Hi all,

I've learned SPSS on my own, and don't have an extensive stats background, but I'm familiar with the basics.

Problem: I'm trying to create customer segmentation models based on survey data. I have 3 sets of data. I'm using Data Set A as the existing cluster model through which to apply Data Set B and C, but the results I'm getting just don't seem to make sense based on historical data we've collected.

Here's what I did:

1) Identified the optimal # of clusters using Wards' method on SPSS, plotting the scree diagram, and identifying the elbow point. Optimal # of clusters is 4.

2) Prepped Data Set A for SPSS. Identified statistically significant variables to use for analysis. Ran K-Means clustering on Data Set A to classify cases into each cluster. This is successful. Cases are clustered into 4 different groups.
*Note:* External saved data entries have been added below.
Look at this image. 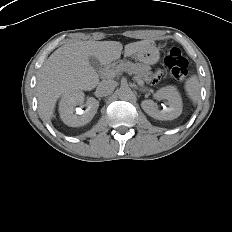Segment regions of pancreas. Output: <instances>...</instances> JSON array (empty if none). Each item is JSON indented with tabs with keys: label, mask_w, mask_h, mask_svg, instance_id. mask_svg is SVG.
Here are the masks:
<instances>
[{
	"label": "pancreas",
	"mask_w": 232,
	"mask_h": 232,
	"mask_svg": "<svg viewBox=\"0 0 232 232\" xmlns=\"http://www.w3.org/2000/svg\"><path fill=\"white\" fill-rule=\"evenodd\" d=\"M150 67L145 64L141 63H132L130 61H121L118 64L113 63L109 66L107 70H111L114 72H127L129 74L134 75V79L138 81H145L149 79V76H151Z\"/></svg>",
	"instance_id": "obj_1"
}]
</instances>
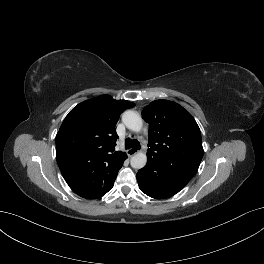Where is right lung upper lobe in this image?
<instances>
[{
  "label": "right lung upper lobe",
  "mask_w": 264,
  "mask_h": 264,
  "mask_svg": "<svg viewBox=\"0 0 264 264\" xmlns=\"http://www.w3.org/2000/svg\"><path fill=\"white\" fill-rule=\"evenodd\" d=\"M135 106L102 95L75 106L56 135V159L70 188L86 199H97L114 185L127 158L115 151L120 114Z\"/></svg>",
  "instance_id": "1"
}]
</instances>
3) Prepped Data Set B and C for SPSS. Matched variables so it aligns with Data Set A. Ran K-Means clustering on Data Set B and C using the saved Data Set A cluster model. This is where it gets weird. All cases in Data Set B and C are clustered into 1 group. Based on historical data + excel analysis, it just doesn't make sense for both sets of data to all belong in 1 cluster.

I've tried cleaning up the data and eliminating outliers that could skew the data. I've rerun the analysis multiple times. I've conferred with multiple people. It seems the process is solid.

What am I overlooking? Is it just because this data isn't prepped well enough to run K-means clustering on SPSS?